The following post contains not just major spoilers for, but a review of, Rango (now in theaters). It also has middlin’ spoilers for a handful of Bugs Bunny cartoons, The Man Who Knew Too Little, and major spoilers for Galaxy Quest. (The point of the review is this: See Galaxy Quest instead.)
One of the important rules of the whole “Willing Suspension of Disbelief” for a great many narratives (that aren’t zany comedies, anyway) is that you follow the rules.
We, in the audience, can handle a bunny rabbit with a Flatbush accent. We can handle this bunny rabbit getting into a struggle of wills with a little person involved with organized crime pretending to be a baby. The second you have him fall in love with a normal, mute, stupid (no offense to pet rabbit companions, of course), Lepus Townsendii, you invite the audience to say “wait, what the heck is going on here?” In a universe with Bugs Bunny, the moment you introduce run-of-the-mill bunny rabbits, you have a need for a Bugs Bunny origin story. We can handle Bugs being a metaphor for the common man until we get shown “reality”.
When “Reality” enters the picture, Bugs ceases to be a metaphor for an archetype.

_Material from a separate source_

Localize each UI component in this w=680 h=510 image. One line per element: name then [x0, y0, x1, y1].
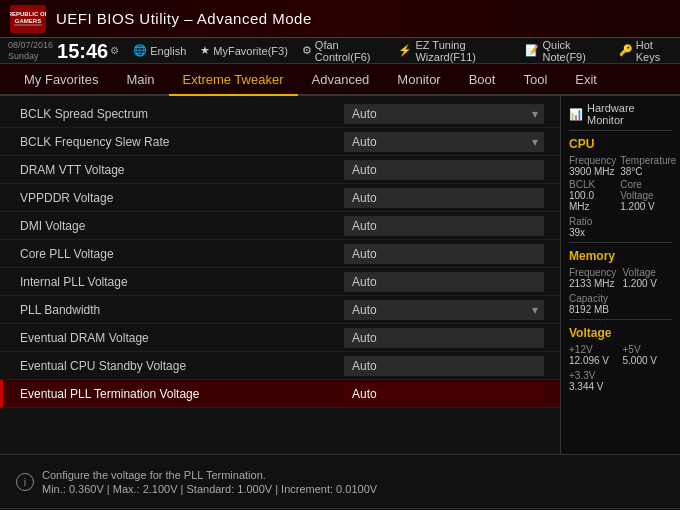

The archetype of the holy fool is usually a fun story. (You know, the village idiot who trips over a mound and it’s buried treasure, he falls down a well and finds a missing icon, he wanders into a castle and gives an old man a drink and heals a grievious wound.) The most recent version of this story that I’ve seen is The Man Who Knew Too Little. Now, this has always struck me as a very Russian archetype. When America gets its hands on it, there’s usually a brief argument around the writing table about “character growth” (the holy fool usually doesn’t grow as a character much, you see) and so there’s a tweak here, a tweak there, and you’ve got a brand new story: The Accidental Hero.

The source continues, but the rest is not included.